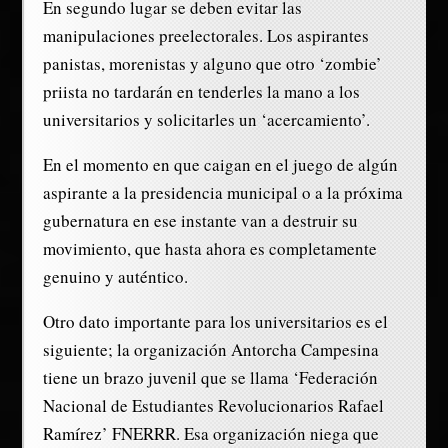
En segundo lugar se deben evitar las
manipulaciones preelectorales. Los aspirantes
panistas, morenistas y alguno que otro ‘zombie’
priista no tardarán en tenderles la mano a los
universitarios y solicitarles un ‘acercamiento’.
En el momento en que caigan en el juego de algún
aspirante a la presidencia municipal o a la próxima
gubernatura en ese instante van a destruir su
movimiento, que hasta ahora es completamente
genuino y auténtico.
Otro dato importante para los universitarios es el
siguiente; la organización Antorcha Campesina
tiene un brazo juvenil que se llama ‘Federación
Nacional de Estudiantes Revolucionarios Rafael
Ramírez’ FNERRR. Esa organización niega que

---

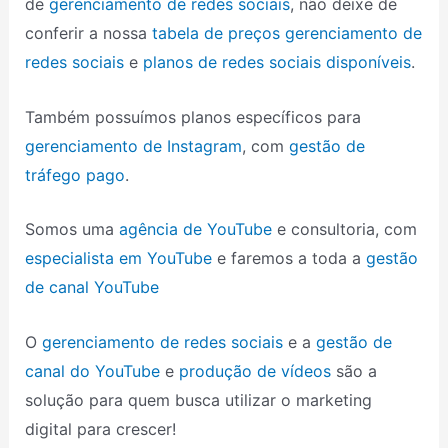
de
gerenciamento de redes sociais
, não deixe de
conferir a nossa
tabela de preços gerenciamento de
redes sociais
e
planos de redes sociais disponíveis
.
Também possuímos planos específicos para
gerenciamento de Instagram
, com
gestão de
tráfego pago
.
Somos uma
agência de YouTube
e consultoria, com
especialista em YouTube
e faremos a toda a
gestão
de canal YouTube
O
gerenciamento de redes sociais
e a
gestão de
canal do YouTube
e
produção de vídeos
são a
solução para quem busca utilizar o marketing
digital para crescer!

> Task:
From the data above, show each line that contains "redes".

> The answer:
gerenciamento de redes sociais
redes sociais
planos de redes sociais disponíveis
gerenciamento de redes sociais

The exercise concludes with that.